BEGIN Material supplied
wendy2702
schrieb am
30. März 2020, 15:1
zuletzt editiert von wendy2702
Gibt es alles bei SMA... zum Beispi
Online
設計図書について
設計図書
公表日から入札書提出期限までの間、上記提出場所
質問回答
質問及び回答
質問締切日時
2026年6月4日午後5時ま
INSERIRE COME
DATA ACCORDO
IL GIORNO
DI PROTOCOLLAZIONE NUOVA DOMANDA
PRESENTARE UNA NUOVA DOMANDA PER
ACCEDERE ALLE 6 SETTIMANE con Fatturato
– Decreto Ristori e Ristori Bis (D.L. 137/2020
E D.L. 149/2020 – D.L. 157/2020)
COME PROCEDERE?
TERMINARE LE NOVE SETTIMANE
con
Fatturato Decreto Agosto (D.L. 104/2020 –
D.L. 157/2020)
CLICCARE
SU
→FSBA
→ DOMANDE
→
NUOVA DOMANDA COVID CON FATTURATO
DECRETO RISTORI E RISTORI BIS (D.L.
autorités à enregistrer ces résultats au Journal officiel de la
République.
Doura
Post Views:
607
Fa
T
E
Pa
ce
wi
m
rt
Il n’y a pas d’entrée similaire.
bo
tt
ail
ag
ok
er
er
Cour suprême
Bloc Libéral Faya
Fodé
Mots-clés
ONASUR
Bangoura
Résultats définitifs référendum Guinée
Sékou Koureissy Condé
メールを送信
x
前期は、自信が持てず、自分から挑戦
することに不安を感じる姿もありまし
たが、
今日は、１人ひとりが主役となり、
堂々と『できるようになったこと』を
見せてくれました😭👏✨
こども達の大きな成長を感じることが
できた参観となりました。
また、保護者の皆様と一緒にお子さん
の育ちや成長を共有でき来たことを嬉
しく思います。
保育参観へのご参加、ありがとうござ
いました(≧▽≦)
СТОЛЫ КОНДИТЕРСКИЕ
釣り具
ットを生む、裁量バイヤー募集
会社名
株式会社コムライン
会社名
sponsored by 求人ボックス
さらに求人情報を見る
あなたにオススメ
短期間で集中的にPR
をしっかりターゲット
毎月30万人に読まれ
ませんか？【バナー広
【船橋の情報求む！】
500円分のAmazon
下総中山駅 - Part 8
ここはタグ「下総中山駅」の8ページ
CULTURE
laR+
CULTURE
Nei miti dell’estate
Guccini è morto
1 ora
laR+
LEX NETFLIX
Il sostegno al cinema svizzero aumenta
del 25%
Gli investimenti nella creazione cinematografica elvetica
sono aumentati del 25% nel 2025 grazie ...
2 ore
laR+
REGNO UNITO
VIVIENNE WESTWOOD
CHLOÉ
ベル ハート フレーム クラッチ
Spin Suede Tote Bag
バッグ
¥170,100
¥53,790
END Material supplied
Retype all of the records above without a single alteration.

wendy2702
schrieb am
30. März 2020, 15:1
zuletzt editiert von wendy2702
Gibt es alles bei SMA... zum Beispi
Online
設計図書について
設計図書
公表日から入札書提出期限までの間、上記提出場所
質問回答
質問及び回答
質問締切日時
2026年6月4日午後5時ま
INSERIRE COME
DATA ACCORDO
IL GIORNO
DI PROTOCOLLAZIONE NUOVA DOMANDA
PRESENTARE UNA NUOVA DOMANDA PER
ACCEDERE ALLE 6 SETTIMANE con Fatturato
– Decreto Ristori e Ristori Bis (D.L. 137/2020
E D.L. 149/2020 – D.L. 157/2020)
COME PROCEDERE?
TERMINARE LE NOVE SETTIMANE
con
Fatturato Decreto Agosto (D.L. 104/2020 –
D.L. 157/2020)
CLICCARE
SU
→FSBA
→ DOMANDE
→
NUOVA DOMANDA COVID CON FATTURATO
DECRETO RISTORI E RISTORI BIS (D.L.
autorités à enregistrer ces résultats au Journal officiel de la
République.
Doura
Post Views:
607
Fa
T
E
Pa
ce
wi
m
rt
Il n’y a pas d’entrée similaire.
bo
tt
ail
ag
ok
er
er
Cour suprême
Bloc Libéral Faya
Fodé
Mots-clés
ONASUR
Bangoura
Résultats définitifs référendum Guinée
Sékou Koureissy Condé
メールを送信
x
前期は、自信が持てず、自分から挑戦
することに不安を感じる姿もありまし
たが、
今日は、１人ひとりが主役となり、
堂々と『できるようになったこと』を
見せてくれました😭👏✨
こども達の大きな成長を感じることが
できた参観となりました。
また、保護者の皆様と一緒にお子さん
の育ちや成長を共有でき来たことを嬉
しく思います。
保育参観へのご参加、ありがとうござ
いました(≧▽≦)
СТОЛЫ КОНДИТЕРСКИЕ
釣り具
ットを生む、裁量バイヤー募集
会社名
株式会社コムライン
会社名
sponsored by 求人ボックス
さらに求人情報を見る
あなたにオススメ
短期間で集中的にPR
をしっかりターゲット
毎月30万人に読まれ
ませんか？【バナー広
【船橋の情報求む！】
500円分のAmazon
下総中山駅 - Part 8
ここはタグ「下総中山駅」の8ページ
CULTURE
laR+
CULTURE
Nei miti dell’estate
Guccini è morto
1 ora
laR+
LEX NETFLIX
Il sostegno al cinema svizzero aumenta
del 25%
Gli investimenti nella creazione cinematografica elvetica
sono aumentati del 25% nel 2025 grazie ...
2 ore
laR+
REGNO UNITO
VIVIENNE WESTWOOD
CHLOÉ
ベル ハート フレーム クラッチ
Spin Suede Tote Bag
バッグ
¥170,100
¥53,790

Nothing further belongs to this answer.